The theory gained some attention in October when FBI Director James Comey said during a speech that there was a “chill wind” facing law enforcement after Brown’s slaying and said rising crime rates could be connected to that.

But a study from the University of Colorado last week said the theory is largely a myth and pointed out that crime rates in major cities have remained largely flat post-Ferguson.

Aurora’s preliminary statistics, which go through Dec. 27, 2015, show major crime climbed 4.5 percent last year. Murders jumped 83 percent, from 12 to 22, and sexual assaults were up 23 percent. The only crime that dropped compared to 2014 was burglary, which fell 12.7 percent citywide.

Aurora police spokeswoman Officer Crystal McCoy said the department will release final statistics from 2015 sometime by early March.

Wilson said in the case of murders, 22 is in line with historic totals, but 2014 saw an unusually low number of murders in Aurora with just 12.

The preliminary statistics also show that while crime rose in 2015, Aurora police made fewer arrests than in previous years. Arrests were down 5 percent, from 12,613 in 2014 to 11,935 last year. Summonses were down almost 10 percent, from 8,272 to 7,464.

Wilson said it is difficult to pinpoint why there were fewer arrests last year because so many factors play into whether officers can make an arrest.

But, Wilson said, the department had more attrition last year among sworn officers than is typical, and the department has stressed the importance of engaging the community under new Chief Nick Metz, who took over in March.

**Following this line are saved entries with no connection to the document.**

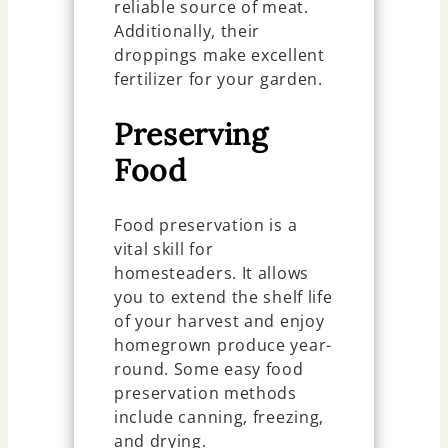
reliable source of meat.
Additionally, their
droppings make excellent
fertilizer for your garden.
Preserving
Food
Food preservation is a
vital skill for
homesteaders. It allows
you to extend the shelf life
of your harvest and enjoy
homegrown produce year-
round. Some easy food
preservation methods
include canning, freezing,
and drying.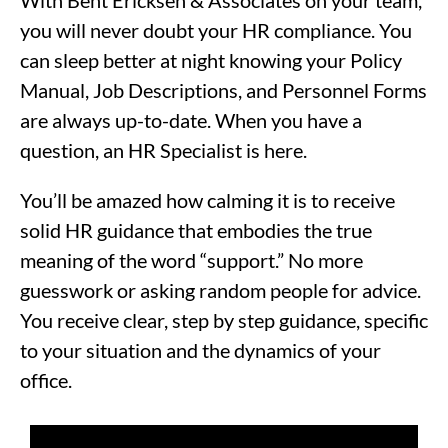
With Bent Ericksen & Associates on your team,
you will never doubt your HR compliance. You
can sleep better at night knowing your Policy
Manual, Job Descriptions, and Personnel Forms
are always up-to-date. When you have a
question, an HR Specialist is here.
You’ll be amazed how calming it is to receive
solid HR guidance that embodies the true
meaning of the word “support.” No more
guesswork or asking random people for advice.
You receive clear, step by step guidance, specific
to your situation and the dynamics of your
office.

That means patrol officers are visiting with churches and community groups more and also working closely with crime victims. In years past, the department’s Police Area Representative officers — the beat cops who focus on a particular neighborhood — led those efforts, but Wilson said community engagement is now a department-wide focus.

“Reaching out to the community and being involved in the community is not just a PAR job anymore,” she said.

While the decrease in arrests could be a sign of less-aggressive police work, David C. Pyrooz, an assistant professor of sociology at CU-Boulder and the author of the report on the supposed Ferguson effect, said that isn’t necessarily the case.

Many factors — including witness cooperation -— go into whether police make arrests, Pyrooz said, and just looking at total arrest statistics doesn’t tell the whole story.

If a department sees a dip in arrests for public order crimes such as drinking in public or disorderly conduct, that could be a sign of less-aggressive police work, but without drilling down into specific cases he said the numbers don’t tell much of a story.

“You just can’t pinpoint it at least form the data I’ve seen,” he said.

Pyrooz said annual crime stats rarely tell a story of a larger trend in crime and said such trends take several years to play out.